Thunk as delayed computation
Call by name
Implementations of the call by name and call by need evaluation strategies typically use a thunk to refer to the function's argument. In this context, the thunk is simply a computation that, when executed, returns the value (if any) of the argument.In call-by-need, the thunk is replaced by its
return value after its first execution. In languages with late
binding, the "computation" performed by the thunk may include a
lookup in the run-time context of the program to determine the
current binding of a variable.
An early implementation of thunks for
call-by-name was in Algol 60.
begin integer idx; real procedure sum (i, lo, hi,
term); value lo, hi; integer i, lo, hi; real term; comment term is
passed by-name, and so is i; begin real temp; temp := 0; for i :=
lo step 1 until hi do temp := temp + term; sum := temp end; print
(sum (idx, 1, 100, 1/idx)) end
The above example (see Jensen's
Device) relies on the fact that the actual parameters idx and
1/idx are passed "by name", so that the program is equivalent to
the "inlined" version
begin integer idx; real sum; begin real temp;
temp := 0; for idx := 1 step 1 until 100 do temp := temp + 1/idx;
sum := temp end; print (sum) end
Notice that the expression 1/i is not evaluated
at the point of the call to sum; instead, it is evaluated anew each
time the formal parameter term is mentioned in the definition of
sum. A compiler using
thunks to implement call-by-name would process the original code as
if it had been written using function pointers or lambdas
(represented below in Algol-like pseudocode):
begin integer idx; real procedure sum (i_lvalue,
lo, hi, term_rvalue); value lo, hi; integer lo, hi; thunk i_lvalue;
thunk term_rvalue; begin real temp; temp := 0; for i_lvalue() := lo
step 1 until hi do temp := temp + term_rvalue(); sum := temp end;
procedure lvalue_of_idx (); begin lvalue_of_idx := address of idx
end; procedure rvalue_of_1_over_idx (); begin rvalue_of_1_over_idx
:= 1/idx end; print (sum (lvalue_of_idx, 1, 100,
rvalue_of_1_over_idx)) end
The procedures lvalue_of_idx and
rvalue_of_1_over_idx would be generated automatically by the
compiler whenever a call-by-name actual parameter was encountered.

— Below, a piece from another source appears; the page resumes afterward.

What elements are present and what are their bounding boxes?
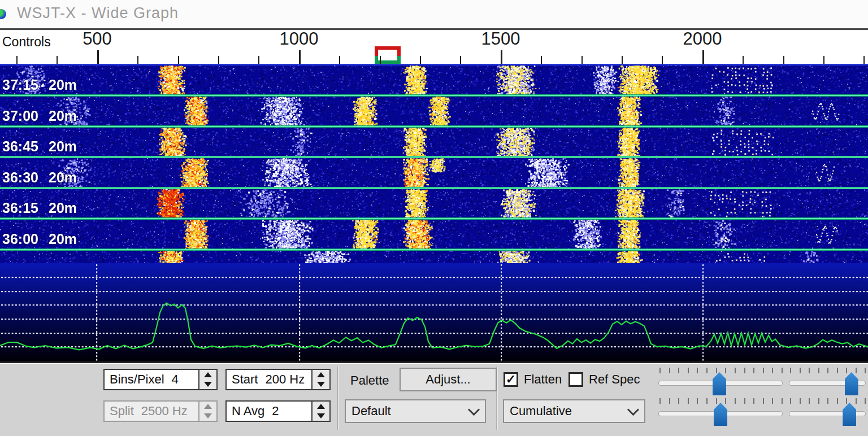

These automatically generated procedures would be called
thunks.
Functional programming
In functional programming, "thunk" is another name for a nullary function — a function that takes no arguments. Thunks are frequently used in strict languages as a means of simulating lazy evaluation; the thunk itself delays the computation of a function's argument, and the function forces the thunk to obtain the actual value. In this context, a thunk is often called a suspension or (in Scheme) a promise.Thunks also arise naturally in other situations,
for example in the implementation of constant
functions, which may be useful in higher-order
programming. In Common Lisp,
constant functions are created by constantly: (constantly 6)
evaluates to a thunk that, when called, always yields the value
6.
Thunks in object-oriented programming
Some compilers for object-oriented languages such as C++ generate functions called "thunks" as an optimization of virtual function calls in the presence of multiple or virtual inheritance. Consider the C++ codestruct A ; struct B ; struct C : public A, public
B ; int use(B *b) ... C c; use(&c); ...
Since the function B::access is virtual, the call
to b->access() requires a vtable dispatch. In naïve
implementations, the dispatch will consist of five steps:
- The object b holds a pointer to the vtable. Load that pointer into a register.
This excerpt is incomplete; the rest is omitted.